Does $M \oplus N \cong M$ imply that $N = 0$ for modules $M,N$? Let $R$ be a commutative ring and $M,N$ be $R$-modules. Does $M \oplus N \cong M$ imply that $N = 0$?
I would think that  $M \oplus N \cong M$ implies that $(M \oplus N)/M \cong M/M = 0$, but is that true? And if yes, how would the first isomorphism induce the second one? Sorry if this question has been answered before, I could not find an answer.
Edit: And what if $M$ is assumed to be finitely generated?
 A: Assume that $M$ is finitely generated. Let $f:M \xrightarrow{\cong} M \oplus N$ be an isomorphism and let $p:M \oplus N \to M$ be the projection on the first factor.
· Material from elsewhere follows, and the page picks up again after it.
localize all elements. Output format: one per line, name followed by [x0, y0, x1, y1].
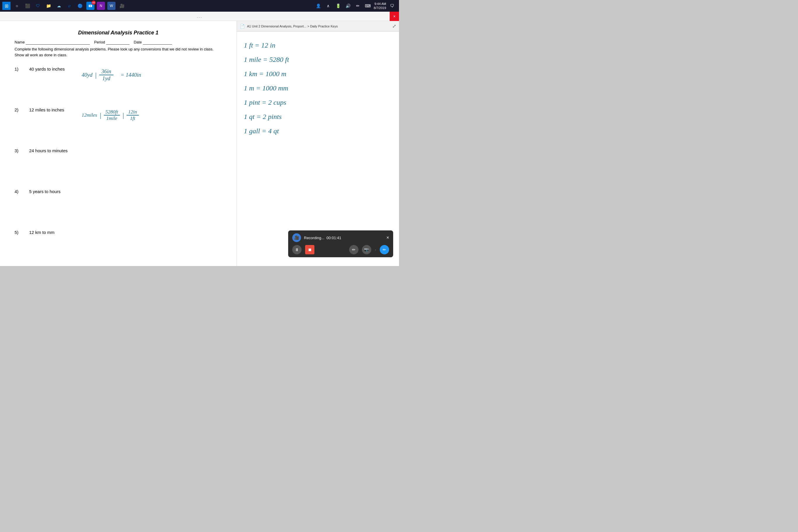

Now $p \circ f:M \to M$ is a surjective endomorphism. It is hence an isomorphism, see here. Now as $p\circ f$ and $f$ are both isomorphisms, so is $p = (p \circ f) \circ f^{-1}$. But the kernel of $p$ is $N$, so $N=0$
A: Nope, that is in general not true. Not even if both of them are free and over a field. Consider $M=\mathbb{R}^\mathbb{N}=N$.
Added:
In case you also assume that $M$ is finitely generated, then it becomes true if you have no torsion and $R$ is an integral ring. We can define $n(M)=:L$ to be the maximal cardinality of a linearly indepedent (over $R$) family in $M$ ($L$ is finite as $M$ is finitely generated and $R$ an integral ring). One readily checks that this number is preserved under isomorphism. However, if $N$ was different from $\{0\}$, then we can take $((x_1,0), \dots, (x_L,0), (0,s))$ with $s\neq 0$. As we have no torsion, we get that $n(M)=n(M\oplus N)\geq n(M)+1$, which gives you a contradiction.
A: 
I would think that  $M \oplus N \cong M$ implies that $(M \oplus N)/M \cong M/M = 0$, but is that true?

As you've already seen from the other answers, this argument doesn't work. Don't let the notation fool you too much; if you just have some arbitrary isomorphism $\varphi : M \oplus N \cong M$, then when you write "$M/M$" what you really mean is $\varphi^{-1}(M)/M$, or $M/\varphi(M)$. There are two different copies of $M$ here which the notation is fooling you into identifying! Your argument requires the much stronger condition that the isomorphism $M \oplus N \cong M$ is the natural projection $M \oplus N \to M$, so that the two copies of $M$ involved are the same. This is a good example of the difference between a natural isomorphism and an "unnatural" isomorphism.
A: None. For example, let $M = \oplus_{n\in\mathbb N}\mathbb Z$ and $N = \mathbb Z$.